Les objets connectés modifient le lien familial et c’est particulièrement vrai dans les fratries. Les frères et sœurs passent de moins en moins de temps ensemble du fait des usages numériques. Chacun préfère partager des choses avec des amis de la même génération, d’autant que ces derniers sont désormais virtuellement présents dans la maison.

Cette concurrence du lien amical, également à l’œuvre dans le couple, n’est pas nouvelle mais elle est ravivée par les nouvelles technologies au Congo-Brazzaville.

Celles-ci sont venues amplifier un mouvement né dans les années 1960 avec l’invention d’une culture jeune a contribué à dévaloriser une culture familiale commune, et le transistor a été le premier support de cette séparation entre les générations.

Aujourd’hui, avec la multiplication des équipements, chacun peut avoir un smartphone, une tablette ou un ordinateur. Le succès de ces écrans vient non seulement de la variété de l’offre mais aussi d’une reconnaissance au droit à l’autonomie pour tous.

Les nouvelles technologies permettent de cultiver des territoires personnels et ces pratiques créent des tensions, plus ou moins fortes.

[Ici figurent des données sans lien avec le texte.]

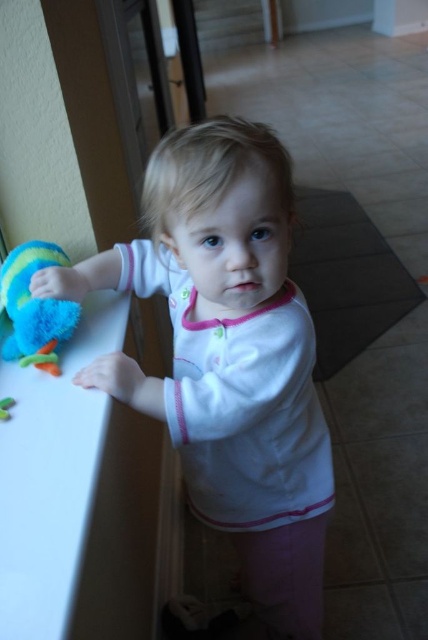 Who is more forward, (x=143, y=198) or (x=32, y=346)?

Point (x=32, y=346)

Is point (279, 408) less distant than point (51, 257)?

Yes.

This screenshot has width=428, height=640. What do you see at coordinates (228, 355) in the screenshot?
I see `white soft shirt at center` at bounding box center [228, 355].

Locate an element on the screen. The image size is (428, 640). white soft shirt at center is located at coordinates (228, 355). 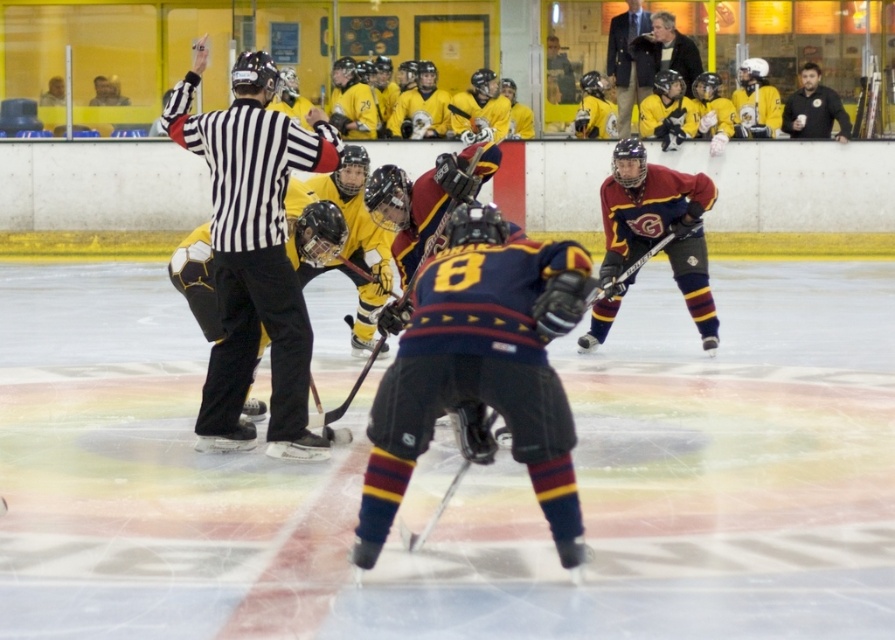 Is maroon jersey at center smaller than black matte hockey stick at center?

No, maroon jersey at center is not smaller than black matte hockey stick at center.

Does maroon jersey at center have a larger size compared to black matte hockey stick at center?

Yes.

Image resolution: width=895 pixels, height=640 pixels. Identify the location of maroon jersey at center. (658, 227).

Locate an element on the screen. maroon jersey at center is located at coordinates (658, 227).

Who is more forward, (462, 333) or (313, 397)?

Point (462, 333)

Between dark blue jersey at center and black matte hockey stick at center, which one is positioned lower?

black matte hockey stick at center

Is point (419, 429) less distant than point (331, 177)?

Yes, it is.

Find the location of a particular element. Image resolution: width=895 pixels, height=640 pixels. dark blue jersey at center is located at coordinates (482, 369).

Is point (339, 184) closer to viewer compared to point (837, 96)?

Yes, it is.

The height and width of the screenshot is (640, 895). Identify the location of black matte hockey stick at center. (343, 401).

Is point (480, 156) positioned behind point (812, 132)?

No, (480, 156) is closer to viewer.

You are a GUI agent. You are given a task and a screenshot of the screen. Output one action in this format:
    pyautogui.click(x=<x>, y=<y>)
    Task: Click on the black matte hockey stick at center
    The width and height of the screenshot is (895, 640).
    Given the screenshot: What is the action you would take?
    (343, 401) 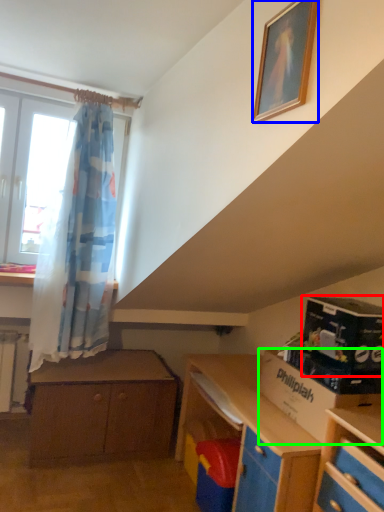 Question: Which object is positioned closest to box (highlighted by a red box)? Select from picture frame (highlighted by a blue box) and cardboard box (highlighted by a green box).

Choices:
 (A) picture frame
 (B) cardboard box

Answer: (B) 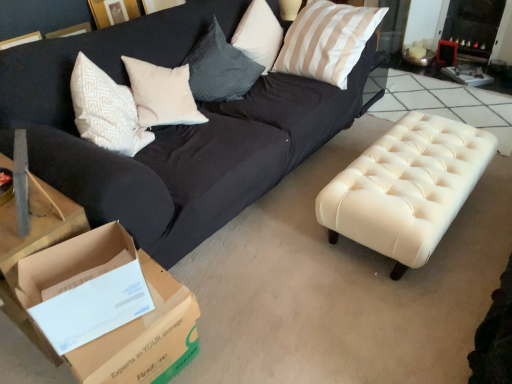 Question: Is brown cardboard box at lower left not within creamy leather ottoman at center?

Choices:
 (A) yes
 (B) no

Answer: (A)

Question: Does brown cardboard box at lower left have a greater height compared to creamy leather ottoman at center?

Choices:
 (A) yes
 (B) no

Answer: (B)

Question: From a real-world perspective, is brown cardboard box at lower left located higher than creamy leather ottoman at center?

Choices:
 (A) no
 (B) yes

Answer: (A)

Question: Is brown cardboard box at lower left closer to camera compared to creamy leather ottoman at center?

Choices:
 (A) yes
 (B) no

Answer: (A)

Question: Is brown cardboard box at lower left not close to creamy leather ottoman at center?

Choices:
 (A) yes
 (B) no

Answer: (A)

Question: Considering the relative sizes of brown cardboard box at lower left and creamy leather ottoman at center in the image provided, is brown cardboard box at lower left thinner than creamy leather ottoman at center?

Choices:
 (A) no
 (B) yes

Answer: (B)

Question: Is creamy leather ottoman at center thinner than brown cardboard box at lower left?

Choices:
 (A) no
 (B) yes

Answer: (A)

Question: Is creamy leather ottoman at center closer to the viewer compared to brown cardboard box at lower left?

Choices:
 (A) yes
 (B) no

Answer: (B)

Question: Does creamy leather ottoman at center appear on the left side of brown cardboard box at lower left?

Choices:
 (A) no
 (B) yes

Answer: (A)

Question: Can brown cardboard box at lower left be found inside creamy leather ottoman at center?

Choices:
 (A) yes
 (B) no

Answer: (B)

Question: From the image's perspective, would you say creamy leather ottoman at center is positioned over brown cardboard box at lower left?

Choices:
 (A) no
 (B) yes

Answer: (B)

Question: Can you confirm if creamy leather ottoman at center is positioned to the right of brown cardboard box at lower left?

Choices:
 (A) yes
 (B) no

Answer: (A)

Question: Is silky beige pillow at upper right at the right side of brown cardboard box at lower left?

Choices:
 (A) no
 (B) yes

Answer: (B) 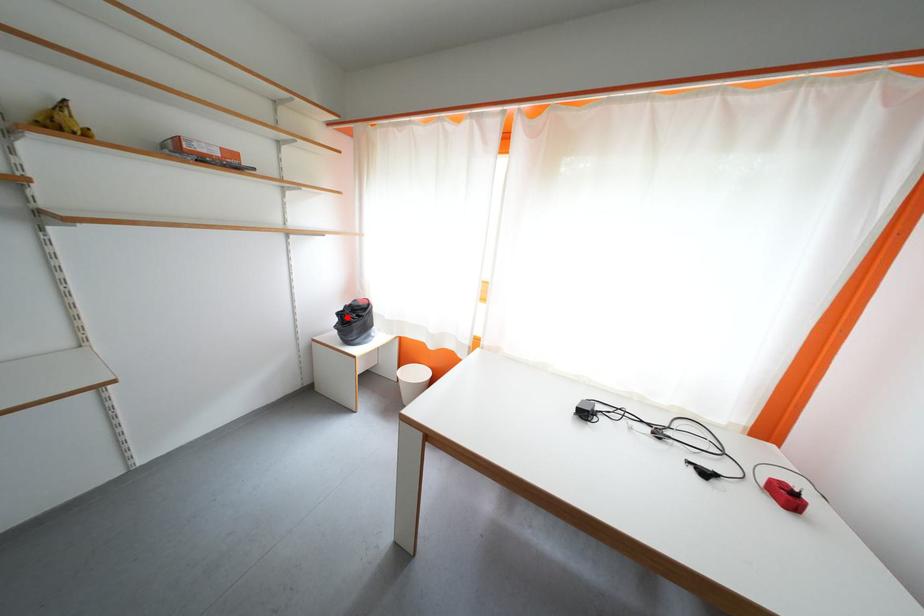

Dans une famille fusionnelle, elles provoquent vite des conflits. Dans celles qui valorisent l’autonomie, elles ont des effets plus relatifs. Pris à un instant T, les usages numériques peuvent sembler préoccupants, mais si on les regarde sur un temps long, on se rend compte qu’ils s’inscrivent dans un mouvement plus large d’association et de dissociation, des périodes où la famille fait des choses ensemble et d’autres où elle fait des choses séparément.

Éviter le risque du « côte à côte »

Objets ambivalents, les écrans éloignent autant qu’ils rapprochent. Dans la famille nucléaire, ils renforcent le vivre-ensemble lorsque tout le monde se retrouve autour de l’ordinateur pour regarder des photos ou partager la culture de l’ado.

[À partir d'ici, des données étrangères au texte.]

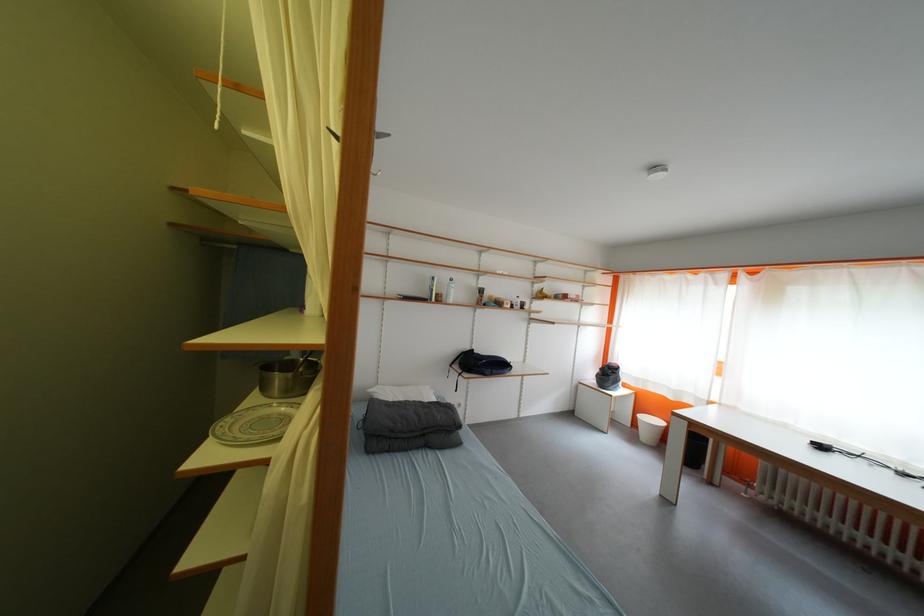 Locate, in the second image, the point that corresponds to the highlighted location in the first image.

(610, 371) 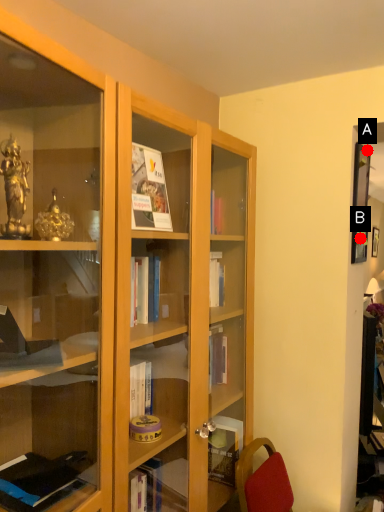 Question: Two points are circled on the image, labeled by A and B beside each circle. Which point appears closest to the camera in this image?

Choices:
 (A) A is closer
 (B) B is closer

Answer: (A) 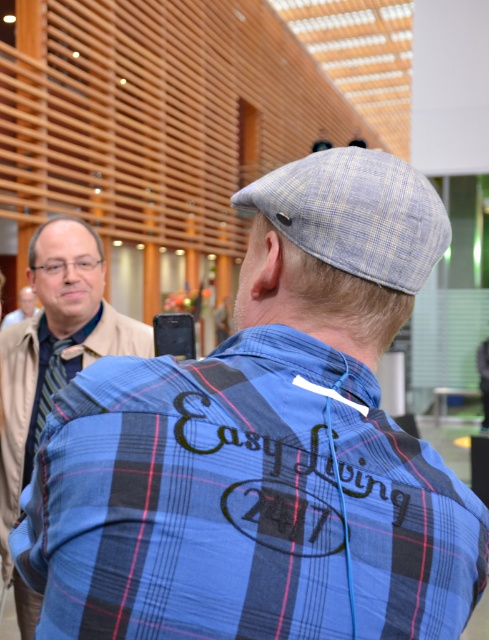 Does matte black shirt at upper left have a lesser height compared to striped fabric tie at left?

No, matte black shirt at upper left is not shorter than striped fabric tie at left.

Does matte black shirt at upper left have a larger size compared to striped fabric tie at left?

Yes, matte black shirt at upper left is bigger than striped fabric tie at left.

Locate an element on the screen. The height and width of the screenshot is (640, 489). matte black shirt at upper left is located at coordinates (52, 362).

Is matte black shirt at upper left below matte black jacket at left?

Yes.

Which of these two, matte black shirt at upper left or matte black jacket at left, stands shorter?

matte black jacket at left

Who is more distant from viewer, (0,547) or (27,312)?

Point (27,312)

Identify the location of matte black shirt at upper left. (52, 362).

Is blue plaid shirt at center positioned at the back of matte black jacket at left?

That is False.

Is the position of blue plaid shirt at center less distant than that of matte black jacket at left?

That is True.

Which is behind, point (306, 472) or point (18, 308)?

Point (18, 308)

Find the location of a particular element. This screenshot has height=640, width=489. blue plaid shirt at center is located at coordinates (243, 504). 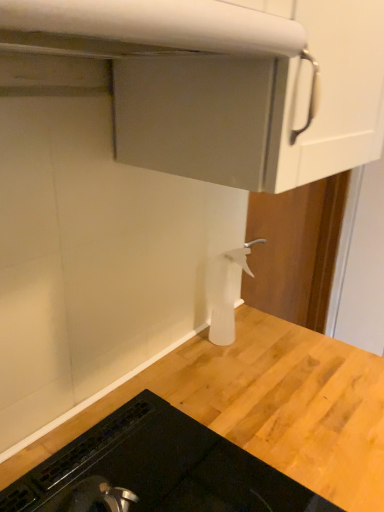 Question: From a real-world perspective, is white matte exhaust hood at upper center located higher than white plastic spray bottle at center?

Choices:
 (A) yes
 (B) no

Answer: (A)

Question: From the image's perspective, is white matte exhaust hood at upper center on top of white plastic spray bottle at center?

Choices:
 (A) yes
 (B) no

Answer: (A)

Question: Is white matte exhaust hood at upper center with white plastic spray bottle at center?

Choices:
 (A) no
 (B) yes

Answer: (A)

Question: From a real-world perspective, is white matte exhaust hood at upper center beneath white plastic spray bottle at center?

Choices:
 (A) no
 (B) yes

Answer: (A)

Question: Does white matte exhaust hood at upper center have a greater width compared to white plastic spray bottle at center?

Choices:
 (A) no
 (B) yes

Answer: (B)

Question: Considering the positions of black glass stovetop at lower left and white matte exhaust hood at upper center in the image, is black glass stovetop at lower left bigger or smaller than white matte exhaust hood at upper center?

Choices:
 (A) big
 (B) small

Answer: (A)

Question: In terms of height, does black glass stovetop at lower left look taller or shorter compared to white matte exhaust hood at upper center?

Choices:
 (A) tall
 (B) short

Answer: (A)

Question: Based on their positions, is black glass stovetop at lower left located to the left or right of white matte exhaust hood at upper center?

Choices:
 (A) right
 (B) left

Answer: (A)

Question: Is black glass stovetop at lower left in front of or behind white matte exhaust hood at upper center in the image?

Choices:
 (A) front
 (B) behind

Answer: (B)

Question: From a real-world perspective, is white plastic spray bottle at center above or below black glass stovetop at lower left?

Choices:
 (A) above
 (B) below

Answer: (A)

Question: From the image's perspective, is white plastic spray bottle at center positioned above or below black glass stovetop at lower left?

Choices:
 (A) above
 (B) below

Answer: (A)

Question: Considering the relative positions of white plastic spray bottle at center and black glass stovetop at lower left in the image provided, is white plastic spray bottle at center to the left or to the right of black glass stovetop at lower left?

Choices:
 (A) right
 (B) left

Answer: (A)

Question: From their relative heights in the image, would you say white plastic spray bottle at center is taller or shorter than black glass stovetop at lower left?

Choices:
 (A) short
 (B) tall

Answer: (B)

Question: In terms of width, does black glass stovetop at lower left look wider or thinner when compared to white plastic spray bottle at center?

Choices:
 (A) thin
 (B) wide

Answer: (B)

Question: From their relative heights in the image, would you say black glass stovetop at lower left is taller or shorter than white plastic spray bottle at center?

Choices:
 (A) short
 (B) tall

Answer: (A)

Avec la famille à distance, ils permettent de maintenir le lien et les solidarités. Solange Nzila et ses cousins ont ainsi créé un groupe WhatsApp, pour soutenir un de leurs oncles lorsqu’il était malade.

Comme toute innovation, les outils numériques présentent des avantages et des inconvénients. Il ne faut pas se contenter d’en faire la liste. Il est aussi essentiel de montrer combien les choses sont dynamiques : les usages évoluent dans le temps, en bien, en mal, en alternance, mais ne sont jamais figés.

Reste que les nouvelles technologies sont devenues un enjeu majeur pour la famille qui doit trouver un équilibre entre les temps communs et les temps fractionnés pour éviter le risque du « côte à côte » et de l’affaiblissement du lien sacré : la famille.